Il “Fatto” mi tiene compagnia in ospedale

Carissimo Fatto, da un letto dell’ospedale, ricoverata per grave malanno, continuo a leggervi e ora anche con ammirazione e gioia. Eh sì, perché nel 2009 e seguenti, le vostre pagine costellate di errori mi davano proprio un gran fastidio (da maestra elementare vecchio stile quale sono). Ora, invece, tutto scorre quasi perfetto e, con la formale esteriore precisione, arrivano pensieri, concetti, proposte buone con cui, di solito, sono molto d’accordo. Il tutto pervaso da una sottile vena umoristica che aiuta a sopravvivere. Bravi, insistete su questa strada.

Laura Collet

 

Complimenti al vostro ritrattista per Zaia

Compro il vostro giornale da oltre dieci anni! Quanti numeri sono? Complimenti a voi e al vostro grande artista per i ritratti che vi fa, ultimo quello di Luca Zaia. Grazie di esistere, e saluti cari a Marco Travaglio.

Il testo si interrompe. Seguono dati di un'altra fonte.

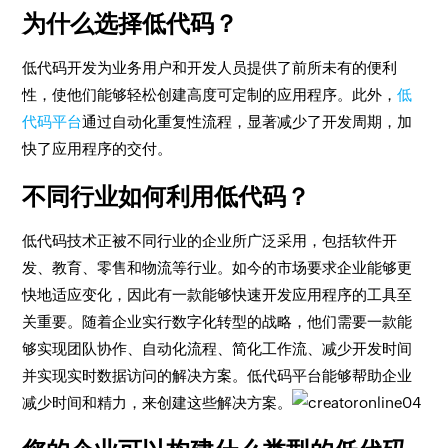
为什么选择低代码？
低代码开发为业务用户和开发人员提供了前所未有的便利
性，使他们能够轻松创建高度可定制的应用程序。此外，
低
代码平台
通过自动化重复性流程，显著减少了开发周期，加
快了应用程序的交付。
不同行业如何利用低代码？
低代码技术正被不同行业的企业所广泛采用，包括软件开
发、教育、零售和物流等行业。如今的市场要求企业能够更
快地适应变化，因此有一款能够快速开发应用程序的工具至
关重要。随着企业实行数字化转型的战略，他们需要一款能
够实现团队协作、自动化流程、简化工作流、减少开发时间
并实现实时数据访问的解决方案。低代码平台能够帮助企业
减少时间和精力，来创建这些解决方案。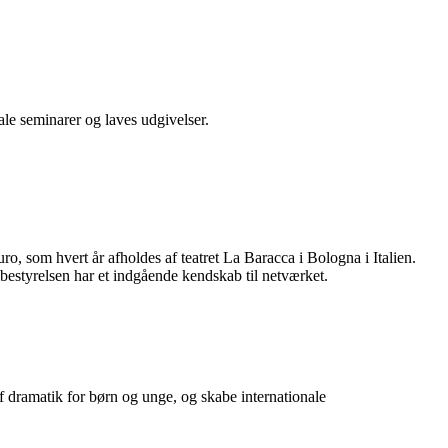
ale seminarer og laves udgivelser.
ro, som hvert år afholdes af teatret La Baracca i Bologna i Italien.
bestyrelsen har et indgående kendskab til netværket.
f dramatik for børn og unge, og skabe internationale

Graziella Iaccarino-Idelson

 

Nel Paese in cui nessuno legge, tutti scrivono

Gentilissimo direttore, com’è possibile che, in un Paese in cui nessuno legge, in tanti, dal salumiere al grande manager, sentano l’esigenza di scrivere un libro? E, soprattutto, che questa esigenza possa realizzarsi, insomma il libro venga pubblicato a fronte, a mio parere, di pochi o punti lettori interessati? Non sarà che, come per i giornali, c’è una forma di finanziamento pubblico? Cordialissimi saluti a tutti: siete i migliori.

Omar Longagnani

 

Trump è un vero leader o un irresponsabile?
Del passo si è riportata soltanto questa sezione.